Key findings from the Thursday marathon hearing included:
- Meteorologists knew the storm was going to be a "pipe-bursting" winter event 5 days before Monday February 15th, but questions remain as to why there was no organized action plan to prepare our state for potentially deadly disruptions.
- ERCOT had no way to quickly communicate with the public to warn of the oncoming emergency, unlike how we are alerted to an amber alert or hurricane warning.
-Power generators saw the price for their product spike during the crisis from under $100 per MWHr to the limit allowed by Th PUC of $9000 per MWHr.
- Most customers' rates will not appear on their next bill as a result of the competitive market. Rates for customers in co-ops are set by the board and municipally owned utilities are set by the city council. Most customers in the Competitive Electric Market are on set rate plans.
- The PUC Chair said that while she has the power to dissolve ERCOT under the Texas Utilities Code, the PUC doesn't have control over the day to day activities of ERCOT. Alternatively the ERCOT CEO explained during the same day of testimony that the PUC does indeed have direct oversight of ERCOT.
- The PUC voted to raise wholesale prices to $9 a kilowatt hour on the wholesale market because they believed that the grid would fail without the price hike to bring generators into the “market” during the Arctic freeze.
With dozens of Texans dead, and property damages climbing into the billions of dollars, those at fault must be held accountable. This was an avoidable catastrophe that our state is only now beginning to unravel. Our entire state utility system must be reviewed and reformed to guarantee what happened last week never transpires again. Every aspect of the electrical market needs to be on the table, especially our state’s need to encourage new generation. We must also take a hard look at the aggressive push into wind and solar generation— an effort often funded with tax abatements that I have opposed for years.
These are complex issues to examine and address, whether it’s the unreliable nature of renewables, the flawed ERCOT model that serves more as a trading platform than an empowered grid protector, or the specter of price gauging during a life-threatening disaster. We are long past the time for more studies or mission statements.
The Texas Legislature must take bold action to correct the multiple power system failures seen last week. To that point, this past Monday I took my first action and authored SB 680 which clarifies that electricity is a necessity during a declared disaster. Simple and obvious to anyone who has endured a tornado or hurricane, this legislation makes clear that just as outrageous spikes in the cost of water or gasoline after a hurricane are outlawed, the same predatory behavior is prohibited for electricity.
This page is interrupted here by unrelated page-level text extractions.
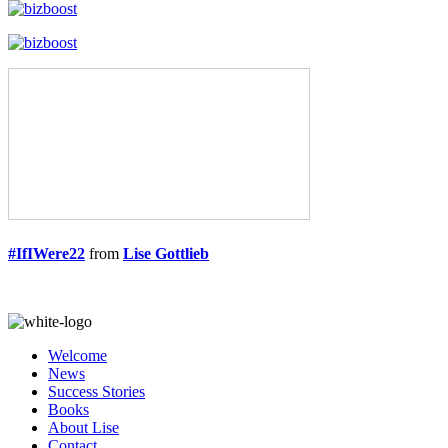
#IfIWere22
from
Lise Gottlieb
Welcome
News
Success Stories
Books
About Lise
Contact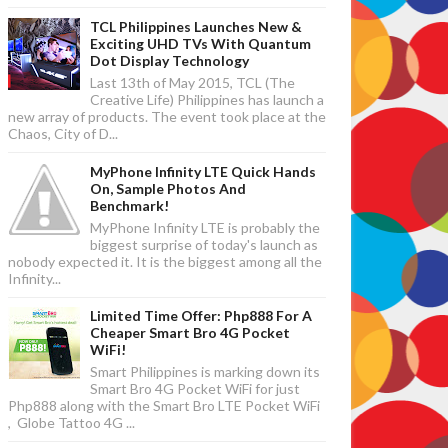
TCL Philippines Launches New &
Exciting UHD TVs With Quantum
Dot Display Technology
Last 13th of May 2015, TCL (The
Creative Life) Philippines has launch a
new array of products. The event took place at the
Chaos, City of D...
MyPhone Infinity LTE Quick Hands
On, Sample Photos And
Benchmark!
MyPhone Infinity LTE is probably the
biggest surprise of today's launch as
nobody expected it. It is the biggest among all the
Infinity...
Limited Time Offer: Php888 For A
Cheaper Smart Bro 4G Pocket
WiFi!
Smart Philippines is marking down its
Smart Bro 4G Pocket WiFi for just
Php888 along with the Smart Bro LTE Pocket WiFi
, Globe Tattoo 4G ...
As your friend, neighbor and state senator, I am personally appalled by the industry arrogance that brought Texas, a global energy leader, to a near statewide power blackout. The Texas Senate will not rest until every question is answered and corrective action is taken to stabilize our power grid once and for all. There is consensus that change will be made.
I am done with cursing the darkness, now is the time to shine a light in every corner of this state’s electrical industry. Texans deserve straight answers and bold solutions. We should accept nothing less.